▸ Dataset records
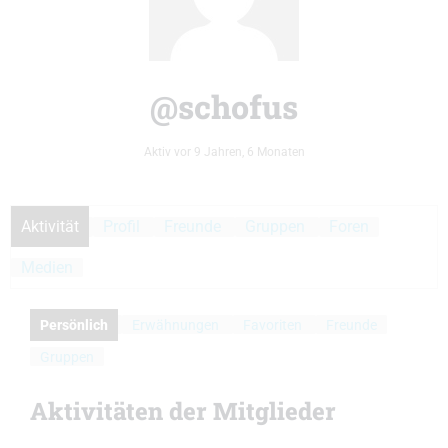
@schofus
Aktiv vor 9 Jahren, 6 Monaten
Aktivität
Profil
Freunde
Gruppen
Foren
Medien
Persönlich
Erwähnungen
Favoriten
Freunde
Gruppen
Aktivitäten der Mitglieder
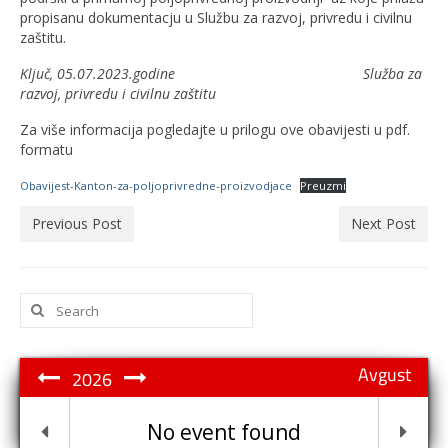
propisanu dokumentacju u Službu za razvoj, privredu i civilnu
zaštitu.
Ključ, 05.07.2023.godine
Služba za
razvoj, privredu i civilnu zaštitu
Za više informacija pogledajte u prilogu ove obavijesti u pdf.
formatu
Obavijest-Kanton-za-poljoprivredne-proizvodjace
Preuzmi
Previous Post
Next Post
Search
for:
Avgust
2026
No event found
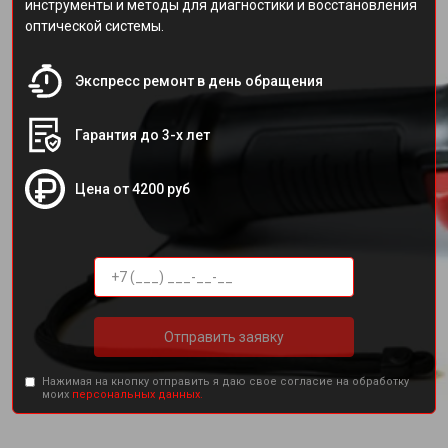
инструменты и методы для диагностики и восстановления
оптической системы.
Экспресс ремонт в день обращения
Гарантия до 3-х лет
Цена от 4200 руб
Отправить заявку
Нажимая на кнопку отправить я даю свое согласие на обработку
моих
персональных данных.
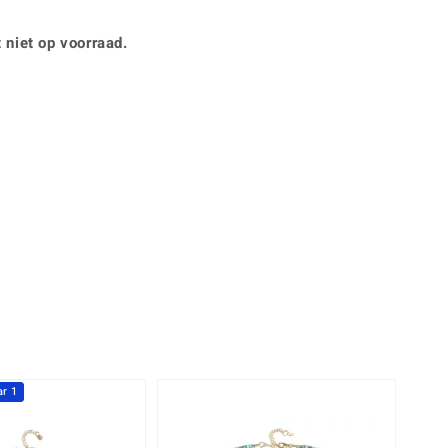
Rhodoliet
Sieraden in varianten
is
Toermalijn
Ringmaten
 niet op voorraad.
Geel
r 1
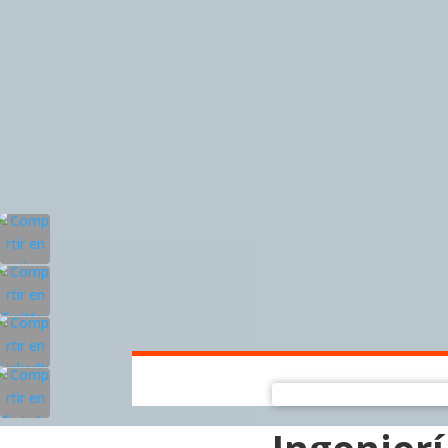
Ingenierí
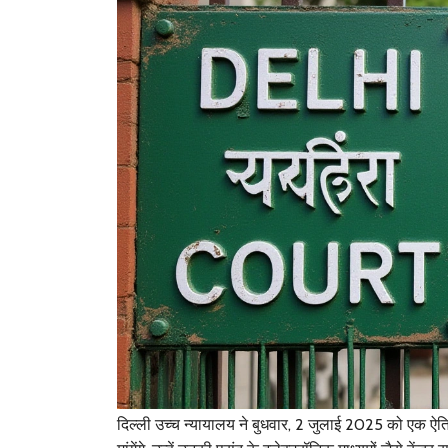
दिल्ली उच्च न्यायालय ने बुधवार, 2 जुलाई 2025 को एक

▸ Prompt
Copy each line of the data above that holds "zaštitu".

▸ Task response
zaštitu.
razvoj, privredu i civilnu zaštitu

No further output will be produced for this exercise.